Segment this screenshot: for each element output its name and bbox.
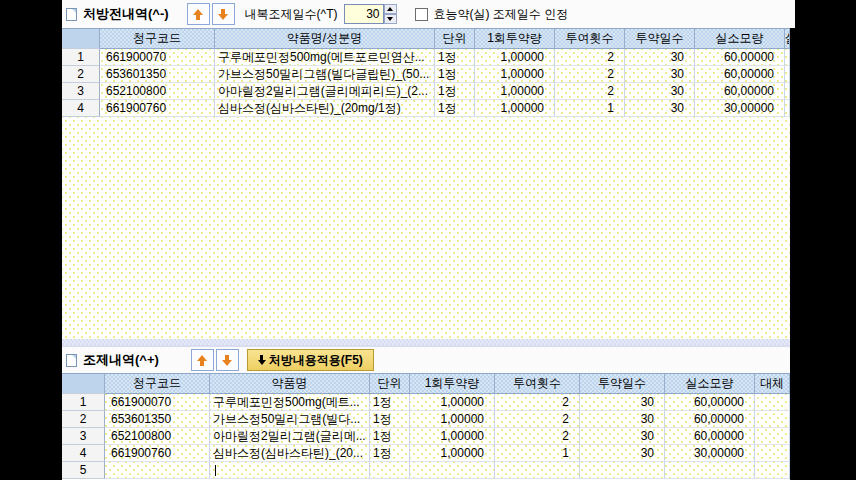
cell[interactable] bbox=[785, 49, 790, 66]
column-header[interactable]: 투약일수 bbox=[580, 374, 665, 394]
cell[interactable]: 아마릴정2밀리그램(글리메... bbox=[210, 428, 370, 445]
cell[interactable]: 2 bbox=[495, 411, 580, 428]
cell[interactable]: 2 bbox=[555, 83, 625, 100]
cell[interactable]: 30,00000 bbox=[665, 445, 755, 462]
cell[interactable]: 2 bbox=[555, 49, 625, 66]
cell[interactable]: 1정 bbox=[435, 66, 475, 83]
column-header[interactable]: 투약일수 bbox=[625, 29, 695, 49]
column-header[interactable]: 1회투약량 bbox=[410, 374, 495, 394]
column-header[interactable]: 청구코드 bbox=[105, 374, 210, 394]
cell[interactable]: 구루메포민정500mg(메트... bbox=[210, 394, 370, 411]
column-header[interactable]: 1회투약량 bbox=[475, 29, 555, 49]
dispense-days-input[interactable]: 30 bbox=[344, 4, 384, 24]
column-header[interactable]: 약품명/성분명 bbox=[215, 29, 435, 49]
column-header[interactable] bbox=[62, 374, 105, 394]
table-row[interactable]: 1661900070구루메포민정500mg(메트포르민염산...1정1,0000… bbox=[62, 49, 790, 66]
cell[interactable] bbox=[785, 66, 790, 83]
cell[interactable]: 60,00000 bbox=[695, 66, 785, 83]
spin-down-button[interactable] bbox=[384, 14, 397, 24]
move-row-down-button[interactable] bbox=[216, 349, 239, 371]
column-header[interactable]: 투여횟수 bbox=[555, 29, 625, 49]
cell[interactable] bbox=[755, 428, 790, 445]
cell[interactable]: 2 bbox=[495, 428, 580, 445]
cell[interactable]: 60,00000 bbox=[665, 411, 755, 428]
move-row-up-button[interactable] bbox=[187, 3, 210, 25]
cell[interactable]: 1,00000 bbox=[410, 445, 495, 462]
column-header[interactable]: 실 bbox=[785, 29, 790, 49]
row-number-cell[interactable]: 4 bbox=[62, 100, 100, 117]
move-row-up-button[interactable] bbox=[191, 349, 214, 371]
cell[interactable] bbox=[580, 462, 665, 479]
cell[interactable]: 30 bbox=[625, 66, 695, 83]
cell[interactable]: 1 bbox=[555, 100, 625, 117]
table-row[interactable]: 1661900070구루메포민정500mg(메트...1정1,000002306… bbox=[62, 394, 790, 411]
row-number-cell[interactable]: 1 bbox=[62, 394, 105, 411]
cell[interactable] bbox=[105, 462, 210, 479]
table-row[interactable]: 3652100800아마릴정2밀리그램(글리메피리드)_(2...1정1,000… bbox=[62, 83, 790, 100]
cell[interactable]: 30 bbox=[625, 49, 695, 66]
cell[interactable]: 1정 bbox=[370, 411, 410, 428]
row-number-cell[interactable]: 2 bbox=[62, 411, 105, 428]
row-number-cell[interactable]: 3 bbox=[62, 83, 100, 100]
cell[interactable]: 구루메포민정500mg(메트포르민염산... bbox=[215, 49, 435, 66]
row-number-cell[interactable]: 2 bbox=[62, 66, 100, 83]
cell[interactable]: 1,00000 bbox=[475, 66, 555, 83]
cell[interactable]: 652100800 bbox=[100, 83, 215, 100]
cell[interactable]: 1,00000 bbox=[410, 428, 495, 445]
column-header[interactable]: 청구코드 bbox=[100, 29, 215, 49]
cell[interactable] bbox=[755, 411, 790, 428]
cell[interactable] bbox=[755, 462, 790, 479]
column-header[interactable]: 실소모량 bbox=[695, 29, 785, 49]
cell[interactable]: 652100800 bbox=[105, 428, 210, 445]
cell[interactable] bbox=[785, 100, 790, 117]
row-number-cell[interactable]: 4 bbox=[62, 445, 105, 462]
efficacy-days-checkbox[interactable] bbox=[415, 8, 428, 21]
cell[interactable]: 30 bbox=[580, 428, 665, 445]
cell[interactable]: 1정 bbox=[435, 49, 475, 66]
cell[interactable]: 653601350 bbox=[100, 66, 215, 83]
cell[interactable]: 30 bbox=[580, 445, 665, 462]
column-header[interactable]: 대체 bbox=[755, 374, 790, 394]
spin-up-button[interactable] bbox=[384, 4, 397, 14]
column-header[interactable]: 약품명 bbox=[210, 374, 370, 394]
cell[interactable]: 심바스정(심바스타틴)_(20mg/1정) bbox=[215, 100, 435, 117]
cell[interactable]: 2 bbox=[555, 66, 625, 83]
column-header[interactable] bbox=[62, 29, 100, 49]
cell[interactable]: 가브스정50밀리그램(빌다... bbox=[210, 411, 370, 428]
cell[interactable]: 1,00000 bbox=[410, 411, 495, 428]
cell[interactable]: 심바스정(심바스타틴)_(20... bbox=[210, 445, 370, 462]
cell[interactable]: 60,00000 bbox=[665, 428, 755, 445]
table-row[interactable]: 2653601350가브스정50밀리그램(빌다글립틴)_(50...1정1,00… bbox=[62, 66, 790, 83]
cell[interactable]: 1,00000 bbox=[475, 83, 555, 100]
cell[interactable] bbox=[755, 394, 790, 411]
cell[interactable]: 2 bbox=[495, 394, 580, 411]
cell[interactable]: 661900760 bbox=[105, 445, 210, 462]
cell[interactable] bbox=[665, 462, 755, 479]
column-header[interactable]: 단위 bbox=[370, 374, 410, 394]
column-header[interactable]: 단위 bbox=[435, 29, 475, 49]
table-row[interactable]: 4661900760심바스정(심바스타틴)_(20...1정1,00000130… bbox=[62, 445, 790, 462]
cell[interactable] bbox=[410, 462, 495, 479]
column-header[interactable]: 실소모량 bbox=[665, 374, 755, 394]
row-number-cell[interactable]: 1 bbox=[62, 49, 100, 66]
cell[interactable]: 1정 bbox=[370, 428, 410, 445]
cell[interactable]: 661900070 bbox=[105, 394, 210, 411]
cell[interactable]: 아마릴정2밀리그램(글리메피리드)_(2... bbox=[215, 83, 435, 100]
table-row[interactable]: 3652100800아마릴정2밀리그램(글리메...1정1,0000023060… bbox=[62, 428, 790, 445]
cell[interactable]: 1정 bbox=[370, 394, 410, 411]
row-number-cell[interactable]: 3 bbox=[62, 428, 105, 445]
table-row[interactable]: 2653601350가브스정50밀리그램(빌다...1정1,0000023060… bbox=[62, 411, 790, 428]
cell[interactable]: 30,00000 bbox=[695, 100, 785, 117]
cell[interactable]: 가브스정50밀리그램(빌다글립틴)_(50... bbox=[215, 66, 435, 83]
column-header[interactable]: 투여횟수 bbox=[495, 374, 580, 394]
cell[interactable]: 30 bbox=[625, 83, 695, 100]
cell[interactable]: 30 bbox=[625, 100, 695, 117]
cell[interactable]: 1,00000 bbox=[475, 49, 555, 66]
cell[interactable]: 30 bbox=[580, 394, 665, 411]
cell[interactable]: 60,00000 bbox=[695, 49, 785, 66]
cell[interactable]: 1,00000 bbox=[475, 100, 555, 117]
cell[interactable]: 30 bbox=[580, 411, 665, 428]
cell[interactable]: 60,00000 bbox=[695, 83, 785, 100]
cell[interactable] bbox=[210, 462, 370, 479]
cell[interactable] bbox=[755, 445, 790, 462]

Task instructions
Which lines of the records above contain the word "심바스타틴"? Report each one.

Worked solution
cell[interactable]: 심바스정(심바스타틴)_(20mg/1정) bbox=[215, 100, 435, 117]
cell[interactable]: 심바스정(심바스타틴)_(20... bbox=[210, 445, 370, 462]
table-row[interactable]: 4661900760심바스정(심바스타틴)_(20...1정1,00000130… bbox=[62, 445, 790, 462]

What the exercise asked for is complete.